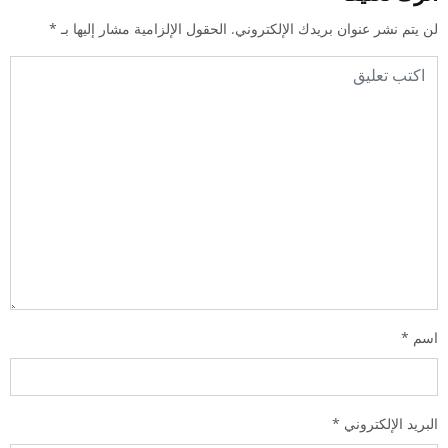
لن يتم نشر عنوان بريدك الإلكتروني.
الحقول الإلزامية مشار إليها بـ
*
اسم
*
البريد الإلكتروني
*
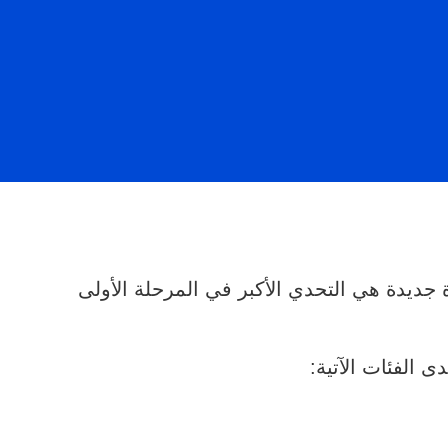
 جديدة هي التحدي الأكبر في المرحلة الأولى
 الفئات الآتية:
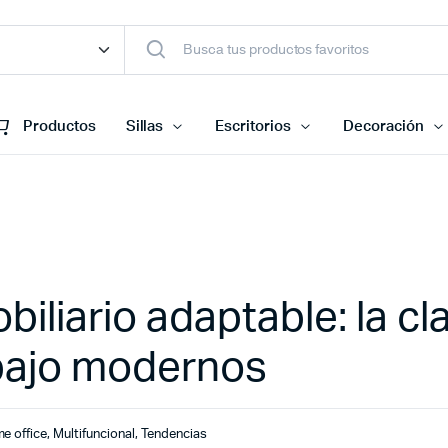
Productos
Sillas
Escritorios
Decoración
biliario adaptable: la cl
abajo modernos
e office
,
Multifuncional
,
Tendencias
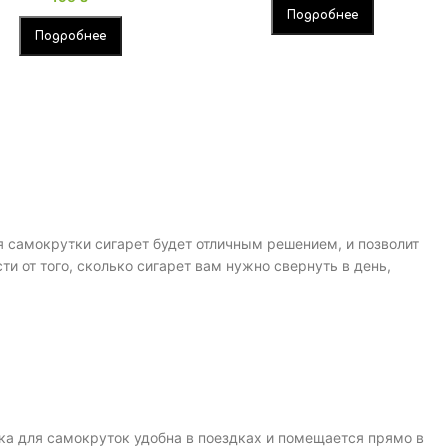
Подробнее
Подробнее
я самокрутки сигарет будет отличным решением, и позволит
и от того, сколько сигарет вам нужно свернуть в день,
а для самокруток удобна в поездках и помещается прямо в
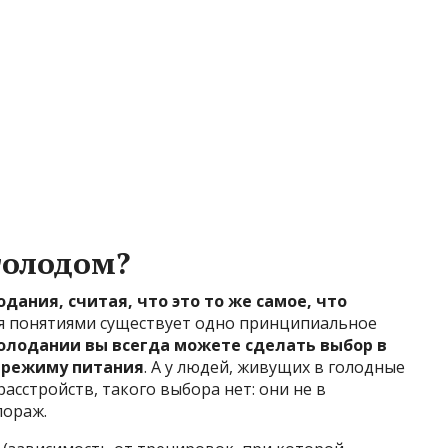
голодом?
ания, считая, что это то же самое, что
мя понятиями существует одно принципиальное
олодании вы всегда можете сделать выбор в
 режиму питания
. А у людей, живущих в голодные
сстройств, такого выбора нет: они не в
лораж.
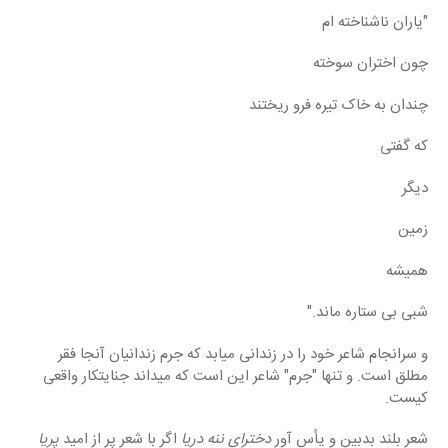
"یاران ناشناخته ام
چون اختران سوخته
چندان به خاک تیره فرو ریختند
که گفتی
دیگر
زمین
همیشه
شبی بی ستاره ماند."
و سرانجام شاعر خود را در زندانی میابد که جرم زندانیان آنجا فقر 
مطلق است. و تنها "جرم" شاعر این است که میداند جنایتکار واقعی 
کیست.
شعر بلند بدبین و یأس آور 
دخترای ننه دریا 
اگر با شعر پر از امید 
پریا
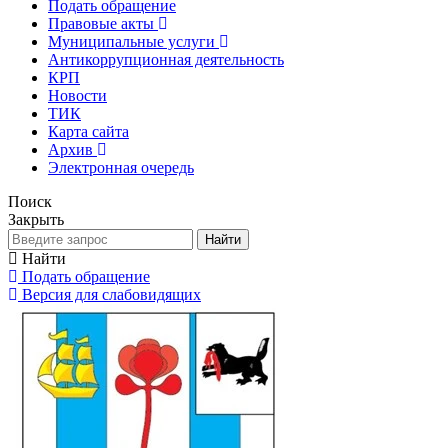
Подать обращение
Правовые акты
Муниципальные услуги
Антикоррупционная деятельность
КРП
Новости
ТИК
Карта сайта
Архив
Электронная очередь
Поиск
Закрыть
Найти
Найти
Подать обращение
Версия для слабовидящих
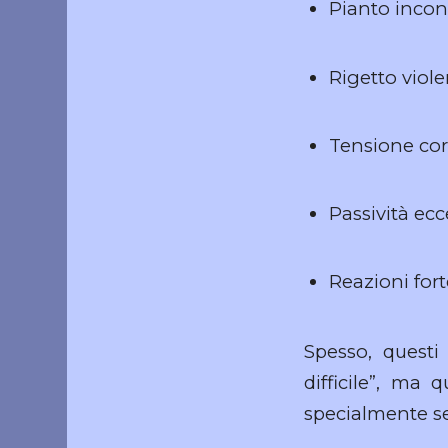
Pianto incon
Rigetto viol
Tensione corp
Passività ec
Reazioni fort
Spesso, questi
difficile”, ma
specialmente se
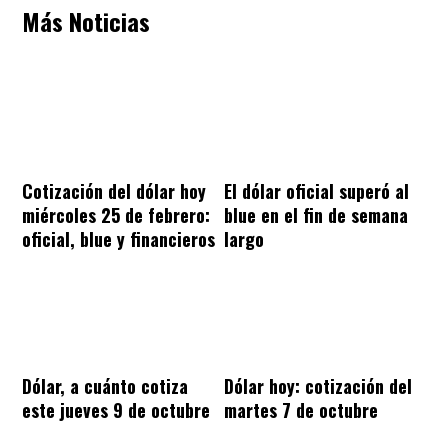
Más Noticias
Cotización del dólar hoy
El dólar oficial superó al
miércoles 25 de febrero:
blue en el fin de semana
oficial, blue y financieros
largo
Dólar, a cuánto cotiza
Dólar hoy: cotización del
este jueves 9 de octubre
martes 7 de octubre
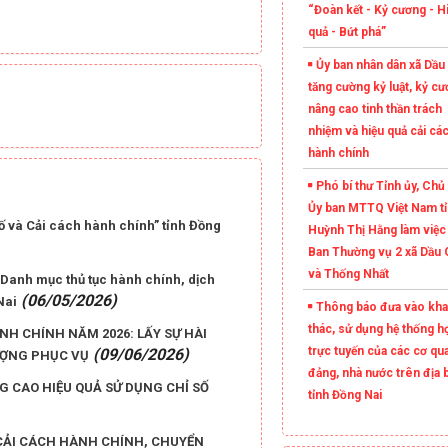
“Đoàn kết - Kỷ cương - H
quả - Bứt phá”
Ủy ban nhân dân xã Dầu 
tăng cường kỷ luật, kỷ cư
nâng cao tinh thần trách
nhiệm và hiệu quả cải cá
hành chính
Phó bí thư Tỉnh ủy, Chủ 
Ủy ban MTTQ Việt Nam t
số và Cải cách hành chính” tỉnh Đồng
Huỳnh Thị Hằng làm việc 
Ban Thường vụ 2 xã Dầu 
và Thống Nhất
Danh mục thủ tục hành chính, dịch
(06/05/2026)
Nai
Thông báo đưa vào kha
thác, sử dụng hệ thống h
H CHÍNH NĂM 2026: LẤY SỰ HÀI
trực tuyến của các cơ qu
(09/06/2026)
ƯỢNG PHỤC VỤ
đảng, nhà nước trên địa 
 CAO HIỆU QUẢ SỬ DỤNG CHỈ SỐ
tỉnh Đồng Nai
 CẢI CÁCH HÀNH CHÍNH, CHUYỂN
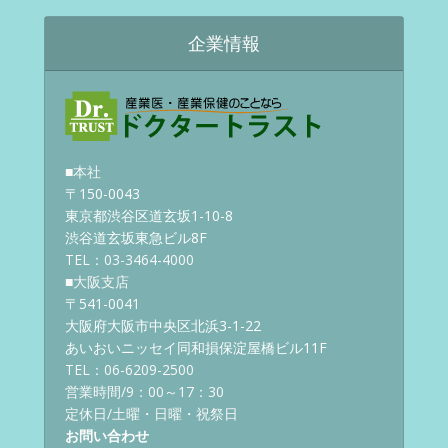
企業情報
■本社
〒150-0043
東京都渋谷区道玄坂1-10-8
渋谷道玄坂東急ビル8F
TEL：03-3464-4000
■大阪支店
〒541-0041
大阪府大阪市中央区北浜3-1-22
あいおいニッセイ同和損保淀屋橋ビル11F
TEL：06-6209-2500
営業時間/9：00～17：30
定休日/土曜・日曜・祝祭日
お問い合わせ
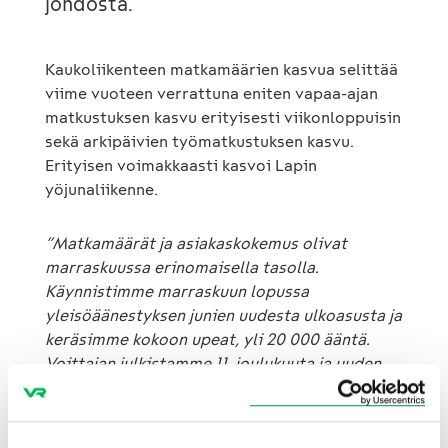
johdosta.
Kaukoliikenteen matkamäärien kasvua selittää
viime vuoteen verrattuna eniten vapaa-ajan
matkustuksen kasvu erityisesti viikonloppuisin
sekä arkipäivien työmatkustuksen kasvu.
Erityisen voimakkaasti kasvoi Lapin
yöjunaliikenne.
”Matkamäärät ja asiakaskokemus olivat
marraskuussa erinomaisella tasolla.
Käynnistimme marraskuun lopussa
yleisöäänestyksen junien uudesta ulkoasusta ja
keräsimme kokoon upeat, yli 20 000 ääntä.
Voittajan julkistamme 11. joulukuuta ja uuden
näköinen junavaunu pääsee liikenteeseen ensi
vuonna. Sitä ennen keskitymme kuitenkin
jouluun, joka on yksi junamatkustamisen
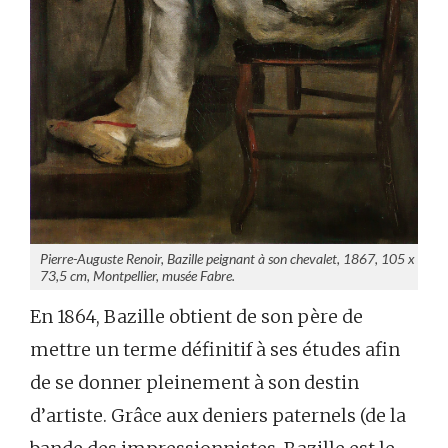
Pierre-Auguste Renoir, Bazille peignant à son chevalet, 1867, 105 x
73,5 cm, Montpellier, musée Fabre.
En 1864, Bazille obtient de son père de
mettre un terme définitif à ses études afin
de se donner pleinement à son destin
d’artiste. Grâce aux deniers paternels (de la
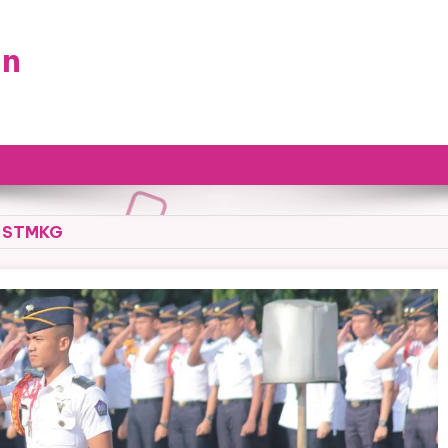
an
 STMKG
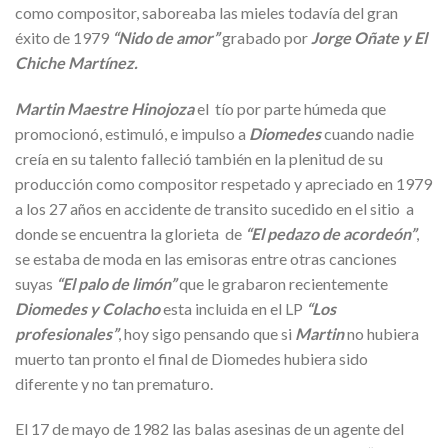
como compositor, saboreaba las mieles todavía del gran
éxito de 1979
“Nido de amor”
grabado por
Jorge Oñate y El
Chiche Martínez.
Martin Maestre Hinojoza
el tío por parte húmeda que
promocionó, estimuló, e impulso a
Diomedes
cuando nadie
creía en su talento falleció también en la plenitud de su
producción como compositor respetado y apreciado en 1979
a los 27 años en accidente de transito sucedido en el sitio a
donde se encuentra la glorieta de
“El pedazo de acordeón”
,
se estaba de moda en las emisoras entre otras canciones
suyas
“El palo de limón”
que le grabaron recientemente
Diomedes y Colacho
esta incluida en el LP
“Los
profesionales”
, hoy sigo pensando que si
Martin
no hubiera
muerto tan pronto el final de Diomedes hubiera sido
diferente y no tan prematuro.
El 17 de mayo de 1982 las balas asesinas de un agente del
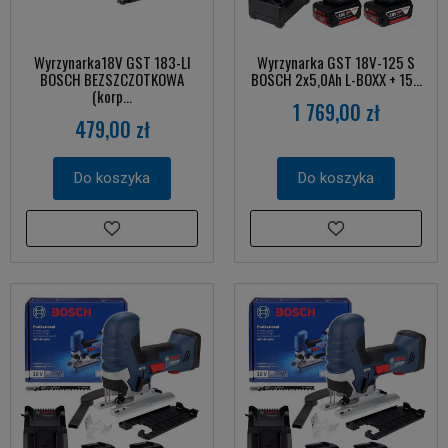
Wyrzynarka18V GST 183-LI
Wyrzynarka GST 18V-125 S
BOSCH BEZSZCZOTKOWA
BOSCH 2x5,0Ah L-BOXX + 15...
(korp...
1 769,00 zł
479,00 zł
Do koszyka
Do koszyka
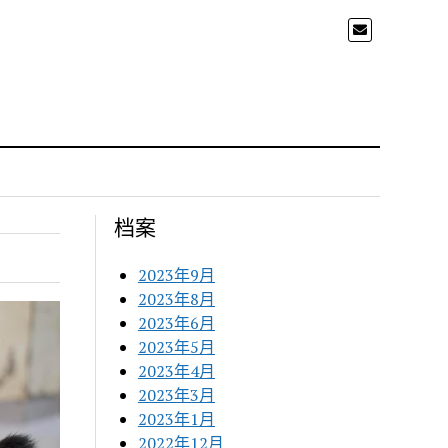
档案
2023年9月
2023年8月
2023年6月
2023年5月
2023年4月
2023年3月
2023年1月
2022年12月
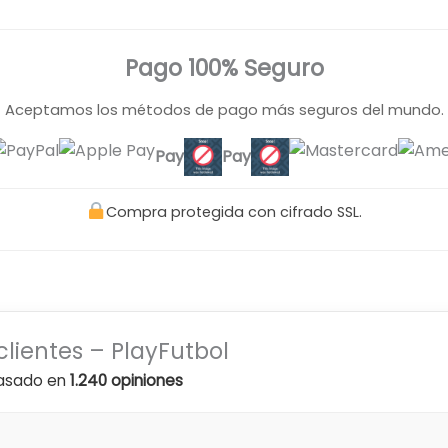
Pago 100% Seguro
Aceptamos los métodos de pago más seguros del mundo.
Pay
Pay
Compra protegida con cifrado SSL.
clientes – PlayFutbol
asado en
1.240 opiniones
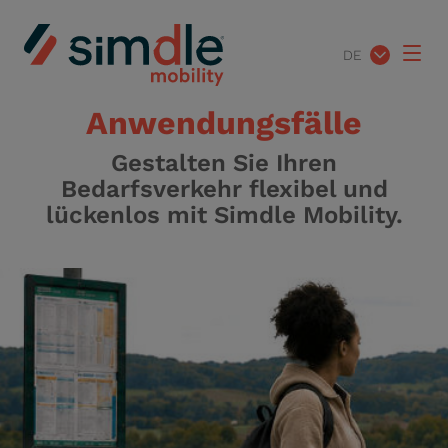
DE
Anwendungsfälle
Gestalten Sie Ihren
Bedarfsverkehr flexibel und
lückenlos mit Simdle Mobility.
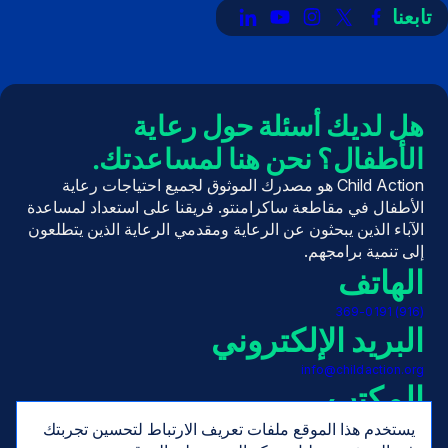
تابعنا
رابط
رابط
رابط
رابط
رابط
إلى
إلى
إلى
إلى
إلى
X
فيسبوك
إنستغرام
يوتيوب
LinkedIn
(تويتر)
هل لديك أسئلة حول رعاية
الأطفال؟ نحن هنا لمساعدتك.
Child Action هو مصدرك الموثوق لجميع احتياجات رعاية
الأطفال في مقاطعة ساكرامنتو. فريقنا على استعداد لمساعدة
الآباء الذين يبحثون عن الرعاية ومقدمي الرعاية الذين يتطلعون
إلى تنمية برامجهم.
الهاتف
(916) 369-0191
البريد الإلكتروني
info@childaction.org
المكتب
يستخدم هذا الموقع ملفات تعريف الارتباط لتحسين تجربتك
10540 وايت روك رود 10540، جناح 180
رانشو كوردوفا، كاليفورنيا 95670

-----

Leaving every picture out, output the data exactly as it stands.

لن يتم نشر عنوان بريدك الإلكتروني.
الحقول الإلزامية مشار إليها بـ
*
اسم
*
البريد الإلكتروني
*
 جديدة هي التحدي الأكبر في المرحلة الأولى
 الفئات الآتية:
Productos
Sillas
Escritorios
Decoración
biliario adaptable: la cl
abajo modernos
e office
,
Multifuncional
,
Tendencias
Подробнее
Подробнее
я самокрутки сигарет будет отличным решением, и позволит
и от того, сколько сигарет вам нужно свернуть в день,
а для самокруток удобна в поездках и помещается прямо в
голодом?
ания, считая, что это то же самое, что
мя понятиями существует одно принципиальное
олодании вы всегда можете сделать выбор в
 режиму питания
. А у людей, живущих в голодные
сстройств, такого выбора нет: они не в
лораж.
"یاران ناشناخته ام
چون اختران سوخته
چندان به خاک تیره فرو ریختند
که گفتی
دیگر
زمین
همیشه
شبی بی ستاره ماند."
و سرانجام شاعر خود را در زندانی میابد که جرم زندانیان آنجا فقر 
مطلق است. و تنها "جرم" شاعر این است که میداند جنایتکار واقعی 
کیست.
شعر بلند بدبین و یأس آور 
دخترای ننه دریا 
اگر با شعر پر از امید 
پریا
Подать обращение
Правовые акты
Муниципальные услуги
Антикоррупционная деятельность
КРП
Новости
ТИК
Карта сайта
Архив
Электронная очередь
Поиск
Закрыть
Найти
Найти
Подать обращение
Версия для слабовидящих
Pianto incon
Rigetto viol
Tensione corp
Passività ec
Reazioni fort
Spesso, questi
difficile”, ma
specialmente se
Más Noticias
Cotización del dólar hoy
El dólar oficial superó al
miércoles 25 de febrero:
blue en el fin de semana
oficial, blue y financieros
largo
Dólar, a cuánto cotiza
Dólar hoy: cotización del
este jueves 9 de octubre
martes 7 de octubre
“Đoàn kết - Kỷ cương - H
quả - Bứt phá”
Ủy ban nhân dân xã Dầu 
tăng cường kỷ luật, kỷ cư
nâng cao tinh thần trách
nhiệm và hiệu quả cải cá
hành chính
Phó bí thư Tỉnh ủy, Chủ 
Ủy ban MTTQ Việt Nam t
số và Cải cách hành chính” tỉnh Đồng
Huỳnh Thị Hằng làm việc 
Ban Thường vụ 2 xã Dầu 
và Thống Nhất
Danh mục thủ tục hành chính, dịch
(06/05/2026)
Nai
Thông báo đưa vào kha
thác, sử dụng hệ thống h
H CHÍNH NĂM 2026: LẤY SỰ HÀI
trực tuyến của các cơ qu
(09/06/2026)
ƯỢNG PHỤC VỤ
đảng, nhà nước trên địa 
 CAO HIỆU QUẢ SỬ DỤNG CHỈ SỐ
tỉnh Đồng Nai
 CẢI CÁCH HÀNH CHÍNH, CHUYỂN
企業情報
■本社
〒150-0043
東京都渋谷区道玄坂1-10-8
渋谷道玄坂東急ビル8F
TEL：03-3464-4000
■大阪支店
〒541-0041
大阪府大阪市中央区北浜3-1-22
あいおいニッセイ同和損保淀屋橋ビル11F
TEL：06-6209-2500
営業時間/9：00～17：30
定休日/土曜・日曜・祝祭日
お問い合わせ
johdosta.
Kaukoliikenteen matkamäärien kasvua selittää
viime vuoteen verrattuna eniten vapaa-ajan
matkustuksen kasvu erityisesti viikonloppuisin
sekä arkipäivien työmatkustuksen kasvu.
Erityisen voimakkaasti kasvoi Lapin
yöjunaliikenne.
”Matkamäärät ja asiakaskokemus olivat
marraskuussa erinomaisella tasolla.
Käynnistimme marraskuun lopussa
yleisöäänestyksen junien uudesta ulkoasusta ja
keräsimme kokoon upeat, yli 20 000 ääntä.
Voittajan julkistamme 11. joulukuuta ja uuden
näköinen junavaunu pääsee liikenteeseen ensi
vuonna. Sitä ennen keskitymme kuitenkin
jouluun, joka on yksi junamatkustamisen
Pierre-Auguste Renoir, Bazille peignant à son chevalet, 1867, 105 x
73,5 cm, Montpellier, musée Fabre.
En 1864, Bazille obtient de son père de
mettre un terme définitif à ses études afin
de se donner pleinement à son destin
d’artiste. Grâce aux deniers paternels (de la
an
 STMKG
como compositor, saboreaba las mieles todavía del gran
éxito de 1979
“Nido de amor”
grabado por
Jorge Oñate y El
Chiche Martínez.
Martin Maestre Hinojoza
el tío por parte húmeda que
promocionó, estimuló, e impulso a
Diomedes
cuando nadie
creía en su talento falleció también en la plenitud de su
producción como compositor respetado y apreciado en 1979
a los 27 años en accidente de transito sucedido en el sitio a
donde se encuentra la glorieta de
“El pedazo de acordeón”
,
se estaba de moda en las emisoras entre otras canciones
suyas
“El palo de limón”
que le grabaron recientemente
Diomedes y Colacho
esta incluida en el LP
“Los
profesionales”
, hoy sigo pensando que si
Martin
no hubiera
muerto tan pronto el final de Diomedes hubiera sido
diferente y no tan prematuro.
El 17 de mayo de 1982 las balas asesinas de un agente del
Wyrzynarka18V GST 183-LI
Wyrzynarka GST 18V-125 S
BOSCH BEZSZCZOTKOWA
BOSCH 2x5,0Ah L-BOXX + 15...
(korp...
1 769,00 zł
479,00 zł
Do koszyka
Do koszyka
档案
2023年9月
2023年8月
2023年6月
2023年5月
2023年4月
2023年3月
2023年1月
2022年12月
Pago 100% Seguro
Aceptamos los métodos de pago más seguros del mundo.
Pay
Pay
Compra protegida con cifrado SSL.
clientes – PlayFutbol
asado en
1.240 opiniones
DE
Anwendungsfälle
Gestalten Sie Ihren
Bedarfsverkehr flexibel und
lückenlos mit Simdle Mobility.
تابعنا
رابط
رابط
رابط
رابط
رابط
إلى
إلى
إلى
إلى
إلى
X
فيسبوك
إنستغرام
يوتيوب
LinkedIn
(تويتر)
هل لديك أسئلة حول رعاية
الأطفال؟ نحن هنا لمساعدتك.
Child Action هو مصدرك الموثوق لجميع احتياجات رعاية
الأطفال في مقاطعة ساكرامنتو. فريقنا على استعداد لمساعدة
الآباء الذين يبحثون عن الرعاية ومقدمي الرعاية الذين يتطلعون
إلى تنمية برامجهم.
الهاتف
(916) 369-0191
البريد الإلكتروني
info@childaction.org
المكتب
يستخدم هذا الموقع ملفات تعريف الارتباط لتحسين تجربتك
10540 وايت روك رود 10540، جناح 180
رانشو كوردوفا، كاليفورنيا 95670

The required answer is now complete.